§ **TASK DETAILS**
Each line starting at the one that contains "sie solle lieber" and ending at the one that contains "erklärt Alicent Hohenturm" must be returned exactly, and the rest of the listing is left out.

:: MATERIAL FOR THIS EXERCISE ::

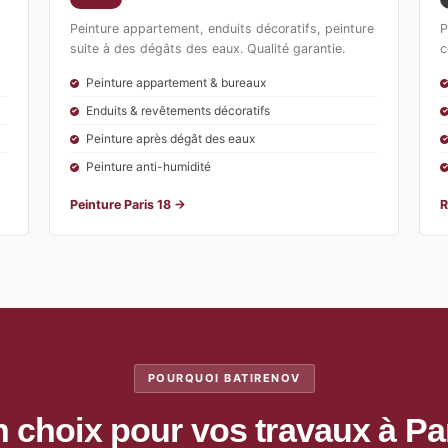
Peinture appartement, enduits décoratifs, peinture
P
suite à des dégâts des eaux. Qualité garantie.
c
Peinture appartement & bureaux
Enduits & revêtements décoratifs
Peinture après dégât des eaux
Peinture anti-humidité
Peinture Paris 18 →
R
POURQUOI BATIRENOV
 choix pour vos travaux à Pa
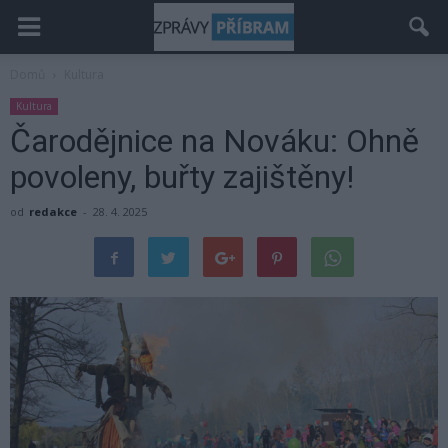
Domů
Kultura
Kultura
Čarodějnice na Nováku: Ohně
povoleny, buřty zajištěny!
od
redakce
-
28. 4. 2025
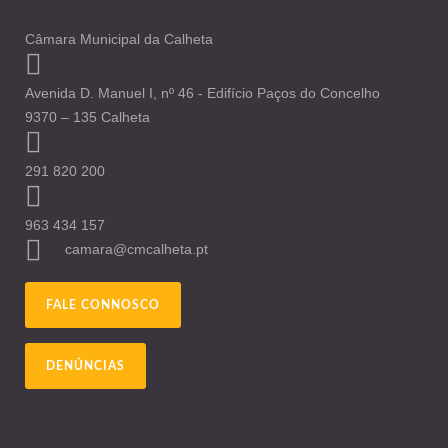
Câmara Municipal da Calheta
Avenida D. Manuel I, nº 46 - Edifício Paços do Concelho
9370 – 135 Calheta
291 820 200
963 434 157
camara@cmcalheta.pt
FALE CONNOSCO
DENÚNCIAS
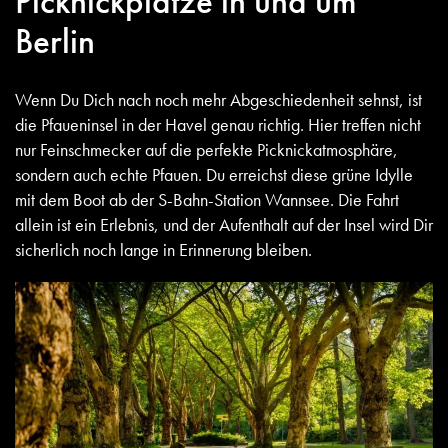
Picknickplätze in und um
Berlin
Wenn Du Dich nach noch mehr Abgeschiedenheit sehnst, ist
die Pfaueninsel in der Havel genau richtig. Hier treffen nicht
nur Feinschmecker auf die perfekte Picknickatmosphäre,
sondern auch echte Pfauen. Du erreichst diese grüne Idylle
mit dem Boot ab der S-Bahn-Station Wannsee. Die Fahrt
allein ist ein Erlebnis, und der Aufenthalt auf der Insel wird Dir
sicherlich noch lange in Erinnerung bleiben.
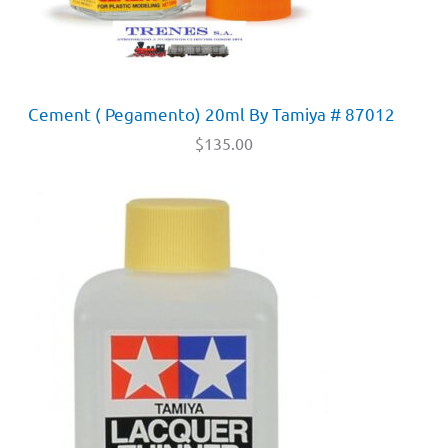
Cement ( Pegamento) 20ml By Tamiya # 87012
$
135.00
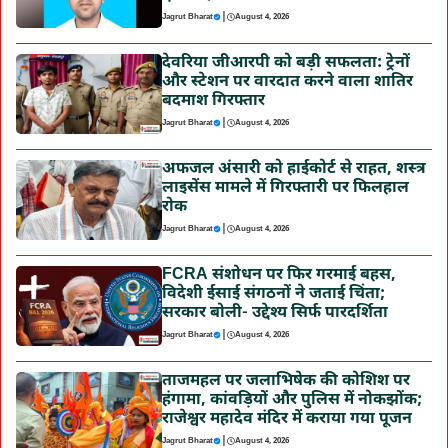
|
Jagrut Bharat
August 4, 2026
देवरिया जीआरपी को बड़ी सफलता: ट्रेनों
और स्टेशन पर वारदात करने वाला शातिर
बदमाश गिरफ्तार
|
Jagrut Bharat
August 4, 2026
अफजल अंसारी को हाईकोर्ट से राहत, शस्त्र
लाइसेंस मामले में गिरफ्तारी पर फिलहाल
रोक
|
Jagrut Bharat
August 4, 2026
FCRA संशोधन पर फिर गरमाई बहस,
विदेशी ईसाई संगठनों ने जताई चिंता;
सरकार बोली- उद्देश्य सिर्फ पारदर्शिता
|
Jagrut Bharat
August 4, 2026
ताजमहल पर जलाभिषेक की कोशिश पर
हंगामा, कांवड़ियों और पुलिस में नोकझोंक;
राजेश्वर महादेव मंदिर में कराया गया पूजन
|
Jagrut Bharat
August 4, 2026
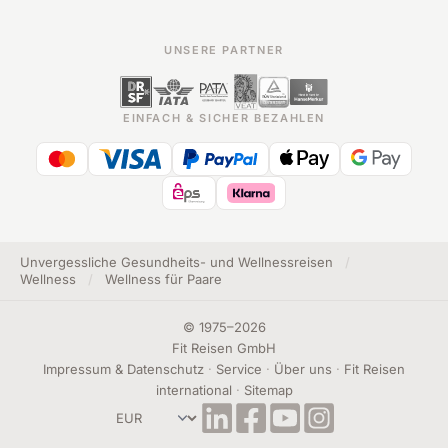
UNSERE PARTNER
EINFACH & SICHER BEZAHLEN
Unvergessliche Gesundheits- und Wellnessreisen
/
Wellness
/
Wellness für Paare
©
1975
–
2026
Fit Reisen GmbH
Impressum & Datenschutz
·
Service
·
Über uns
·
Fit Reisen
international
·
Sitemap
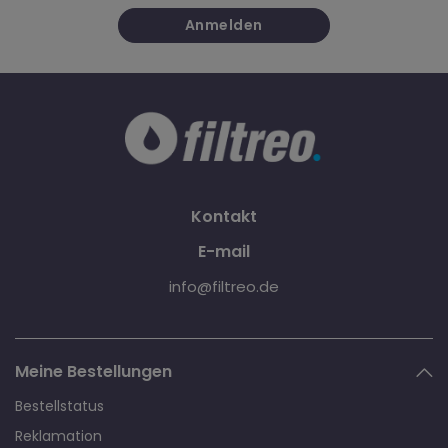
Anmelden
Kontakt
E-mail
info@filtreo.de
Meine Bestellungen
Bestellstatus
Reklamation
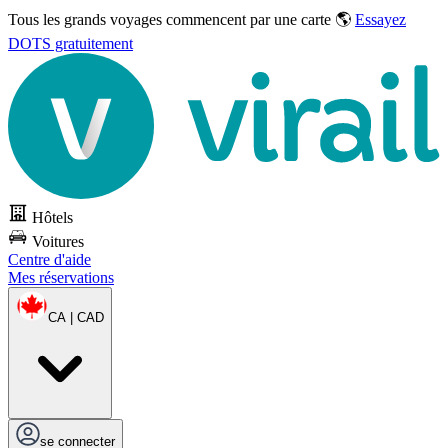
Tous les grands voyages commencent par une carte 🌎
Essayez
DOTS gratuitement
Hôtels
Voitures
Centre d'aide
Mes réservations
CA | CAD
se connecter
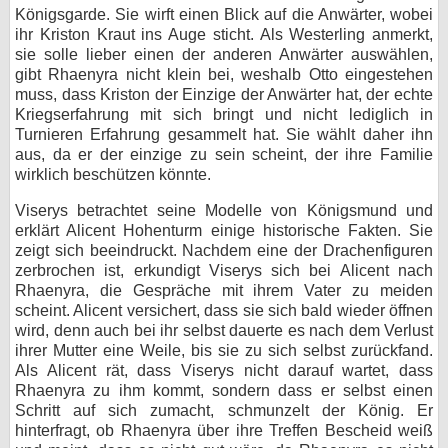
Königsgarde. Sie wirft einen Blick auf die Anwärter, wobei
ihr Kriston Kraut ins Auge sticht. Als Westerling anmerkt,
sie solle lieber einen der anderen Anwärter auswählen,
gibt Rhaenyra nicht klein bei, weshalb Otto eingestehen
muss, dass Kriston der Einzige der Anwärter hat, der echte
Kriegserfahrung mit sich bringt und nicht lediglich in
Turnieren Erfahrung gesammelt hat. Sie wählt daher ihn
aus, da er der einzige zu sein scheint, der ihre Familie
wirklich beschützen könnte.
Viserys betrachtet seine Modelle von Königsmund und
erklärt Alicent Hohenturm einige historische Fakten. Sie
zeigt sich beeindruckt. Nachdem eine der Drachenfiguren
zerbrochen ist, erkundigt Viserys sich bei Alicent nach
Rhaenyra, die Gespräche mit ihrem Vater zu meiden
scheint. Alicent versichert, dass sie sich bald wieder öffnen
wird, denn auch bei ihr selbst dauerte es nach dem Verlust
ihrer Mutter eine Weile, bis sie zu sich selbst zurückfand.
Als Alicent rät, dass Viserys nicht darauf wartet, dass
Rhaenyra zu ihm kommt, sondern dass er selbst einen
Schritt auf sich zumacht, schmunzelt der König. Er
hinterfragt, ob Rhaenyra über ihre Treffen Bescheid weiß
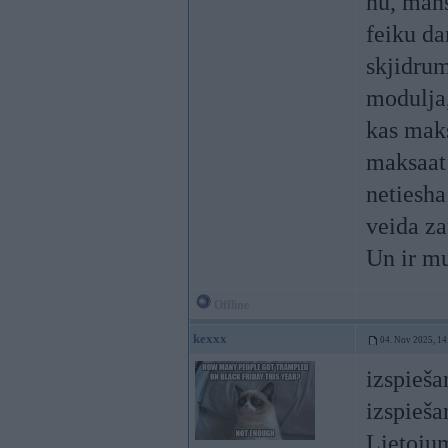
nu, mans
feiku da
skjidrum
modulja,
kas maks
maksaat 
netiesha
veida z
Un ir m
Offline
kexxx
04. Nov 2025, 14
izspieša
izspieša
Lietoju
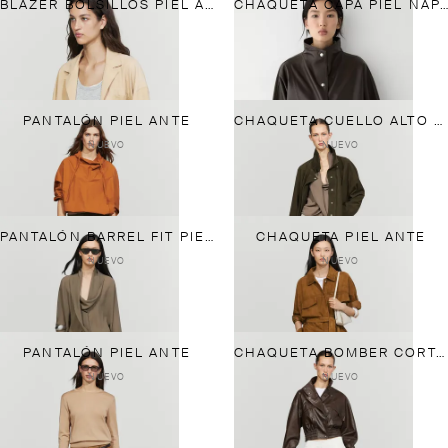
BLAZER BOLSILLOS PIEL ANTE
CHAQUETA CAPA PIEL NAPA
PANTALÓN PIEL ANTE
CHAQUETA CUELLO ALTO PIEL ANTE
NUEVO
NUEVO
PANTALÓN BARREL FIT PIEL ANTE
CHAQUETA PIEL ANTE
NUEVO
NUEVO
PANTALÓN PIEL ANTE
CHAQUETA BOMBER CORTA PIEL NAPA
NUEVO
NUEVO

:::

§ **WRITTEN SOLUTION**
sie solle lieber einen der anderen Anwärter auswählen,
gibt Rhaenyra nicht klein bei, weshalb Otto eingestehen
muss, dass Kriston der Einzige der Anwärter hat, der echte
Kriegserfahrung mit sich bringt und nicht lediglich in
Turnieren Erfahrung gesammelt hat. Sie wählt daher ihn
aus, da er der einzige zu sein scheint, der ihre Familie
wirklich beschützen könnte.
Viserys betrachtet seine Modelle von Königsmund und
erklärt Alicent Hohenturm einige historische Fakten. Sie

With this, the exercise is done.